Le mors, objet accessoire ou indispensable ? Qu'il soit en or comme dans la légende antique, ou manié avec des doigts d'or, il reste le moyen d'accéder à "des jours tissés de soie et d'or !"

Petit voyage dans la nuit des temps...

Au Vème siècle avant J.C., Pindare relate, en Odes fameuses, les exploits des athlètes aux Jeux Olympiques, mais aussi ceux des héros qui peuplent la mythologie grecque. Ainsi nous conte-t-il la légende de Bellérophon le Corinthien, et du cheval ailé.

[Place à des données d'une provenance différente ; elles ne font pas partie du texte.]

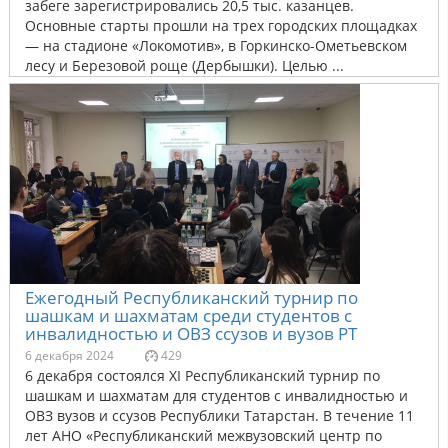
забеге зарегистрировались 20,5 тыс. казанцев.
Основные старты прошли на трех городских площадках
— на стадионе «Локомотив», в Горкинско-Ометьевском
лесу и Березовой роще (Дербышки). Целью ...
Ежегодный Республиканский турнир по
шашкам и шахматам среди студентов с
инвалидностью и ОВЗ ссузов и вузов РТ
6 декабря 2024
429
6 декабря состоялся XI Республиканский турнир по
шашкам и шахматам для студентов с инвалидностью и
ОВЗ вузов и ссузов Республики Татарстан. В течение 11
лет АНО «Республиканский межвузовский центр по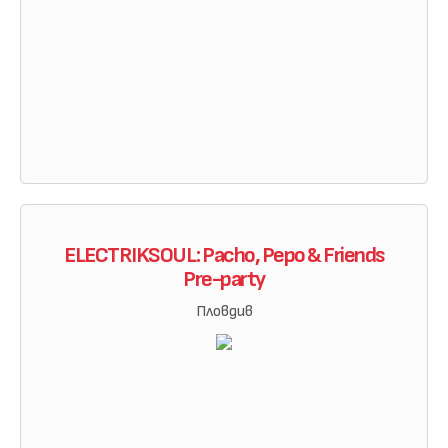
ELECTRIKSOUL: Pacho, Pepo & Friends
Pre-party
Пловдив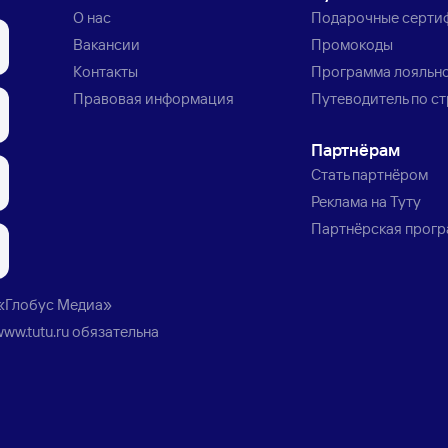
О нас
Подарочные серти
Вакансии
Промокоды
Контакты
Программа лояльн
Правовая информация
Путеводитель по с
Партнёрам
Стать партнёром
Реклама на Туту
Партнёрская прог
«Глобус Медиа»
www.tutu.ru
обязательна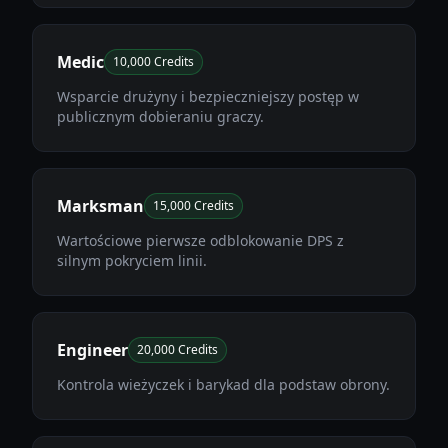
Medic
10,000 Credits
Wsparcie drużyny i bezpieczniejszy postęp w
publicznym dobieraniu graczy.
Marksman
15,000 Credits
Wartościowe pierwsze odblokowanie DPS z
silnym pokryciem linii.
Engineer
20,000 Credits
Kontrola wieżyczek i barykad dla podstaw obrony.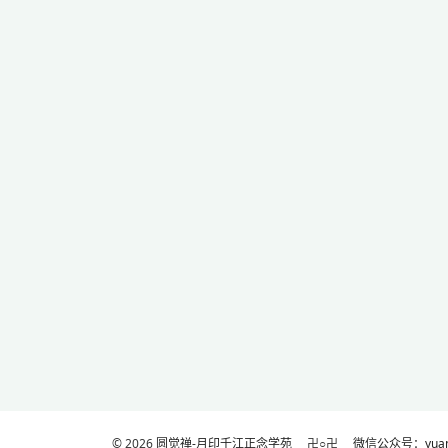
© 2026
圆觉禅-月印千江正念学苑
卍○卍
微信公众号：yuanj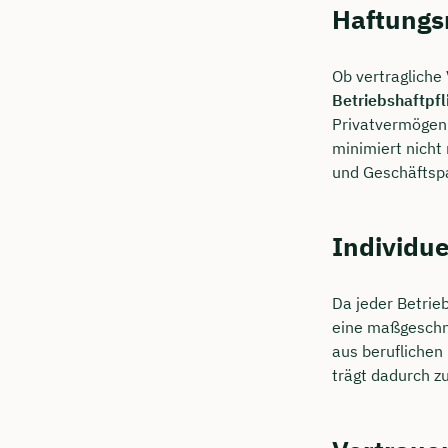
Haftungs
Ob vertragliche
Betriebshaftpfl
Privatvermögen 
minimiert nicht
und Geschäftspa
Individue
Da jeder Betrieb
eine maßgeschne
aus beruflichen 
trägt dadurch z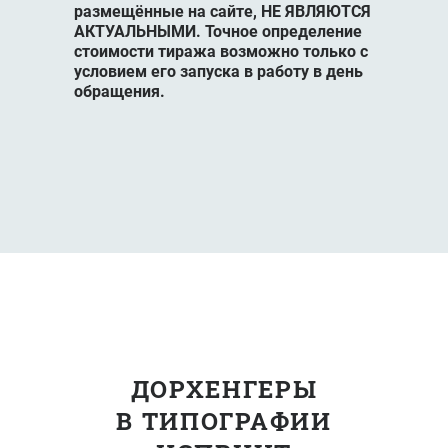
размещённые на сайте, НЕ ЯВЛЯЮТСЯ
АКТУАЛЬНЫМИ. Точное определение
стоимости тиража возможно только с
условием его запуска в работу в день
обращения.
ДОРХЕНГЕРЫ
В ТИПОГРАФИИ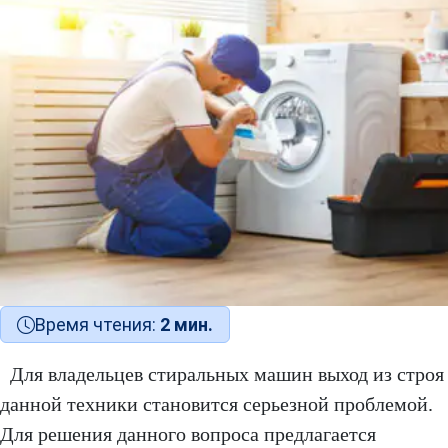
Время чтения:
2 мин.
Для владельцев стиральных машин выход из строя
данной техники становится серьезной проблемой.
Для решения данного вопроса предлагается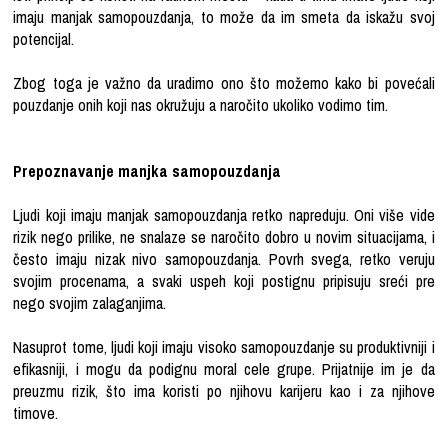
imaju manjak samopouzdanja, to može da im smeta da iskažu svoj
potencijal.
Zbog toga je važno da uradimo ono što možemo kako bi povećali
pouzdanje onih koji nas okružuju a naročito ukoliko vodimo tim.
Prepoznavanje manjka samopouzdanja
Ljudi koji imaju manjak samopouzdanja retko napreduju. Oni više vide
rizik nego prilike, ne snalaze se naročito dobro u novim situacijama, i
često imaju nizak nivo samopouzdanja. Povrh svega, retko veruju
svojim procenama, a svaki uspeh koji postignu pripisuju sreći pre
nego svojim zalaganjima.
Nasuprot tome, ljudi koji imaju visoko samopouzdanje su produktivniji i
efikasniji, i mogu da podignu moral cele grupe. Prijatnije im je da
preuzmu rizik, što ima koristi po njihovu karijeru kao i za njihove
timove.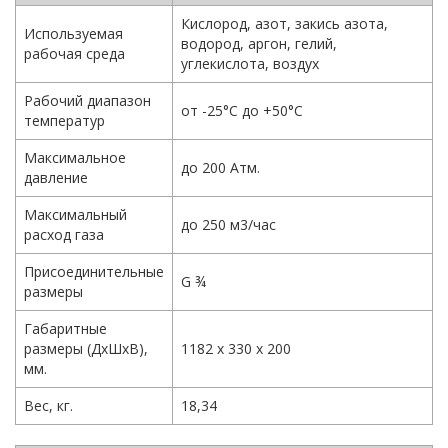
Кислород, азот, закись азота,
Используемая
водород, аргон, гелий,
рабочая среда
углекислота, воздух
Рабочий диапазон
от -25°С до +50°С
температур
Максимальное
до 200 Атм.
давление
Максимальный
до 250 м3/час
расход газа
Присоединительные
G ¾
размеры
Габаритные
размеры (ДхШхВ),
1182 х 330 х 200
мм.
Вес, кг.
18,34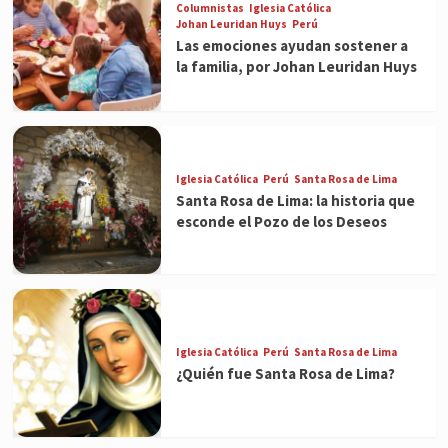
Columnistas
Iglesia Católica
Johan Leuridan Huys
Perú
Las emociones ayudan sostener a
la familia, por Johan Leuridan Huys
Iglesia Católica
Perú
Santa Rosa de Lima
Santa Rosa de Lima: la historia que
esconde el Pozo de los Deseos
Iglesia Católica
Perú
Santa Rosa de Lima
¿Quién fue Santa Rosa de Lima?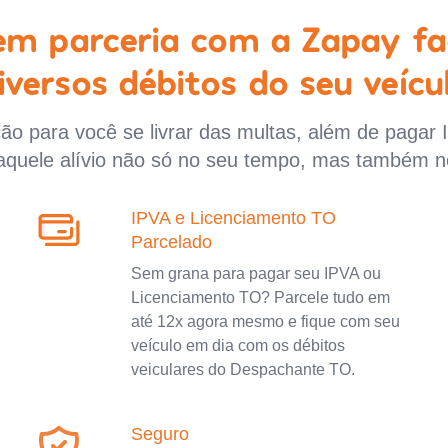
 em parceria com a Zapay fa
iversos débitos do seu veícu
o para você se livrar das multas, além de pagar 
aquele alívio não só no seu tempo, mas também n
IPVA e Licenciamento TO
Parcelado
Sem grana para pagar seu IPVA ou
Licenciamento TO? Parcele tudo em
até 12x agora mesmo e fique com seu
veículo em dia com os débitos
veiculares do Despachante TO.
Seguro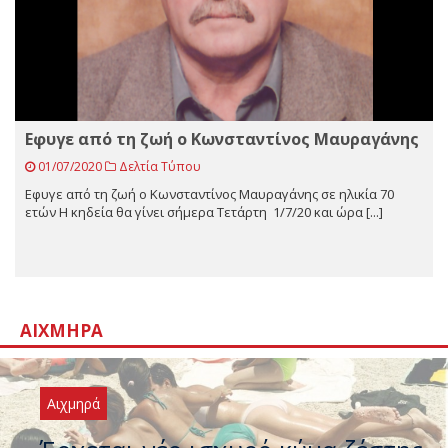
Εφυγε από τη ζωή ο Κωνσταντίνος Μαυραγάνης
01/07/2020
Δελτία Τύπου
Εφυγε από τη ζωή ο Κωνσταντίνος Μαυραγάνης σε ηλικία 70
ετών Η κηδεία θα γίνει σήμερα Τετάρτη 1/7/20 και ώρα [...]
ΑΙΧΜΗΡΆ
Αιχμηρά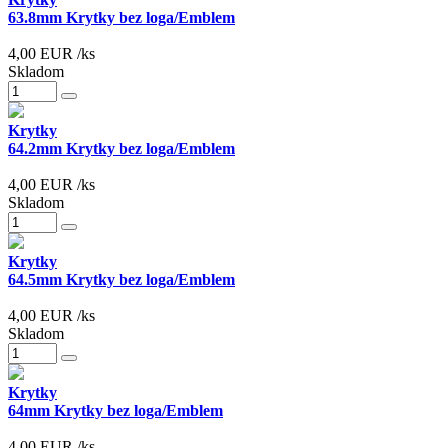
63.8mm Krytky bez loga/Emblem
4,00
EUR
/ks
Skladom
Krytky
64.2mm Krytky bez loga/Emblem
4,00
EUR
/ks
Skladom
Krytky
64.5mm Krytky bez loga/Emblem
4,00
EUR
/ks
Skladom
Krytky
64mm Krytky bez loga/Emblem
4,00
EUR
/ks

Pégase, puisqu’il faut le nommer, s’abreuvait un beau matin à la source de Pirène quand Bellérophon s’approcha de lui, tenant dans sa main un mors en or. Depuis longtemps le jeune héros « brûlait du désir de dompter Pégase qui devait le jour à l’une des Gorgones, aux cheveux hérissés de serpents », mais ses efforts avaient jusque là été inutiles. Or, durant la nuit précédant l’instant qui nous occupe, Bellérophon, réveillé en sursaut d’un sommeil profond, entend Pallas Athéna prononcer ces paroles : « tu dors, roi, descendant d’Eole ! Prends ce philtre, seul capable de rendre les coursiers dociles…»


The winged horse
Bellerophon et Pégase sont représentés sur ce magnifique dessin de Mary Hamilton Frye, The winged horse (1914).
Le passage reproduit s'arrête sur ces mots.